**Exercise objective**
Search the data for the string "Campaign", and report each line where it is found.

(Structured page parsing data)

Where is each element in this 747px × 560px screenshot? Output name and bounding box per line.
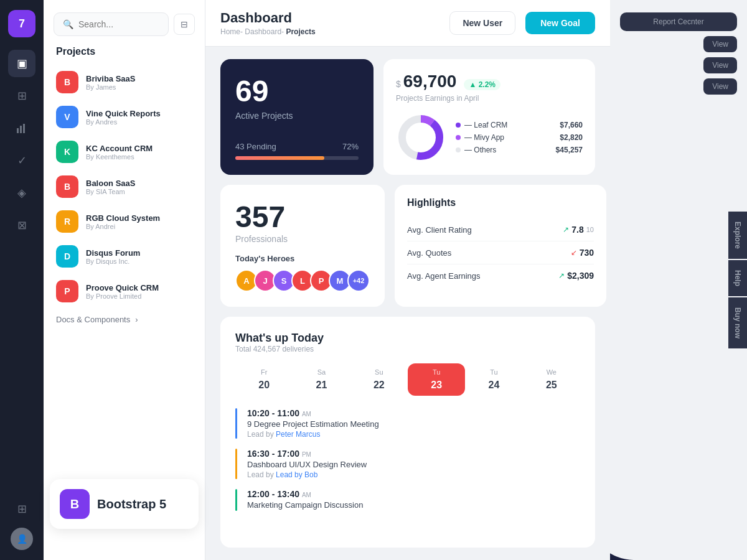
calendar-day[interactable]: We 25 [523,363,580,396]
events-list: 10:20 - 11:00 AM 9 Degree Project Estima… [235,408,580,511]
cal-day-num: 25 [525,380,578,391]
project-item[interactable]: R RGB Cloud System By Andrei [44,204,205,239]
sidebar-projects-header: Projects [44,46,205,65]
earnings-amount: 69,700 [403,72,457,91]
nav-user-avatar[interactable]: 👤 [11,528,33,550]
bootstrap-card: B Bootstrap 5 [50,479,199,529]
event-info: 12:00 - 13:40 AM Marketing Campaign Disc… [247,489,363,511]
new-goal-button[interactable]: New Goal [525,12,595,34]
heroes-label: Today's Heroes [235,254,370,263]
project-item[interactable]: B Baloon SaaS By SIA Team [44,169,205,204]
view-button-3[interactable]: View [703,78,737,95]
highlights-card: Highlights Avg. Client Rating ↗ 7.8 10 A… [395,185,606,307]
project-item[interactable]: P Proove Quick CRM By Proove Limited [44,274,205,309]
event-lead: Lead by Peter Marcus [247,430,379,439]
cal-day-label: Tu [410,368,463,376]
event-lead: Lead by Lead by Bob [247,470,367,479]
event-title: Marketing Campaign Discussion [247,500,363,510]
cal-day-num: 23 [410,380,463,391]
event-info: 16:30 - 17:00 PM Dashboard UI/UX Design … [247,449,367,479]
cal-day-label: Tu [467,368,520,376]
legend-label: — Leaf CRM [464,121,507,129]
highlights-title: Highlights [407,197,594,208]
calendar-day[interactable]: Tu 24 [465,363,522,396]
schedule-sub: Total 424,567 deliveries [235,345,580,353]
nav-icon-layers[interactable]: ◈ [8,179,35,207]
new-user-button[interactable]: New User [449,11,515,35]
event-lead-link[interactable]: Peter Marcus [276,430,320,439]
report-center-button[interactable]: Report Cecnter [620,12,737,31]
project-by: By Disqus Inc. [86,258,140,265]
project-logo: V [56,106,78,128]
event-ampm: AM [302,492,311,498]
legend-item: — Mivy App [456,133,546,142]
legend-values: $7,660$2,820$45,257 [556,121,583,154]
professionals-label: Professionals [235,234,370,244]
search-input[interactable] [78,19,159,29]
nav-icon-check[interactable]: ✓ [8,147,35,174]
project-item[interactable]: D Disqus Forum By Disqus Inc. [44,239,205,274]
project-item[interactable]: B Briviba SaaS By James [44,65,205,100]
nav-icon-grid[interactable]: ⊞ [8,82,35,110]
calendar-day[interactable]: Tu 23 [408,363,465,396]
project-logo: B [56,175,78,198]
svg-rect-1 [20,126,22,133]
view-button-1[interactable]: View [703,36,737,52]
progress-bar-bg [235,156,359,160]
project-by: By SIA Team [86,188,135,195]
view-button-2[interactable]: View [703,57,737,73]
sidebar: 🔍 ⊟ Projects B Briviba SaaS By James V V… [44,0,205,560]
nav-icon-box[interactable]: ⊠ [8,212,35,239]
main-content: Dashboard Home- Dashboard- Projects New … [205,0,610,560]
highlight-row: Avg. Agent Earnings ↗ $2,309 [407,264,594,287]
event-border [235,408,237,439]
project-item[interactable]: K KC Account CRM By Keenthemes [44,134,205,169]
project-by: By Andrei [86,223,160,230]
bootstrap-logo: B [60,489,90,519]
highlight-arrow: ↗ [563,225,569,234]
heroes-avatars: AJSLPM+42 [235,269,370,292]
project-by: By Andres [86,118,161,126]
project-by: By James [86,83,136,91]
event-item: 12:00 - 13:40 AM Marketing Campaign Disc… [235,489,580,511]
project-name: Vine Quick Reports [86,109,161,118]
calendar-day[interactable]: Fr 20 [235,363,293,396]
professionals-card: 357 Professionals Today's Heroes AJSLPM+… [220,185,385,307]
nav-icon-dashboard[interactable]: ▣ [8,50,35,77]
active-projects-number: 69 [235,74,359,108]
nav-avatar[interactable]: 7 [8,10,35,37]
cal-day-num: 22 [353,380,405,391]
cal-day-num: 20 [238,380,290,391]
highlight-value: 7.8 [571,225,583,235]
event-title: 9 Degree Project Estimation Meeting [247,419,379,429]
title-area: Dashboard Home- Dashboard- Projects [220,10,439,36]
project-name: Baloon SaaS [86,179,135,188]
nav-icon-grid-bottom[interactable]: ⊞ [8,495,35,523]
filter-button[interactable]: ⊟ [174,14,195,35]
calendar-day[interactable]: Su 22 [350,363,408,396]
legend-value: $7,660 [556,121,583,129]
earnings-card: $ 69,700 ▲ 2.2% Projects Earnings in Apr… [383,59,595,175]
legend-label: — Others [464,146,496,154]
legend-dot [456,147,461,152]
schedule-title: What's up Today [235,332,580,345]
highlight-arrow: ↙ [571,248,577,257]
project-info: Baloon SaaS By SIA Team [86,179,135,195]
event-item: 10:20 - 11:00 AM 9 Degree Project Estima… [235,408,580,439]
project-by: By Proove Limited [86,292,159,300]
nav-icon-chart[interactable] [8,114,35,142]
calendar-day[interactable]: Sa 21 [293,363,350,396]
project-item[interactable]: V Vine Quick Reports By Andres [44,100,205,134]
event-lead-link[interactable]: Lead by Bob [276,470,317,479]
project-name: Briviba SaaS [86,74,136,83]
progress-bar-fill [235,156,324,160]
highlight-label: Avg. Quotes [407,248,571,258]
earnings-badge: ▲ 2.2% [464,79,500,90]
schedule-card: What's up Today Total 424,567 deliveries… [220,317,595,548]
project-logo: D [56,245,78,268]
event-item: 16:30 - 17:00 PM Dashboard UI/UX Design … [235,449,580,479]
legend-item: — Others [456,146,546,154]
highlight-row: Avg. Client Rating ↗ 7.8 10 [407,218,594,241]
page-title: Dashboard [220,10,439,26]
donut-chart [396,113,446,162]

**Output of the exercise**
event-info: 12:00 - 13:40 AM Marketing Campaign Disc… [247,489,363,511]
event-title: Marketing Campaign Discussion [247,500,363,510]
event-item: 12:00 - 13:40 AM Marketing Campaign Disc… [235,489,580,511]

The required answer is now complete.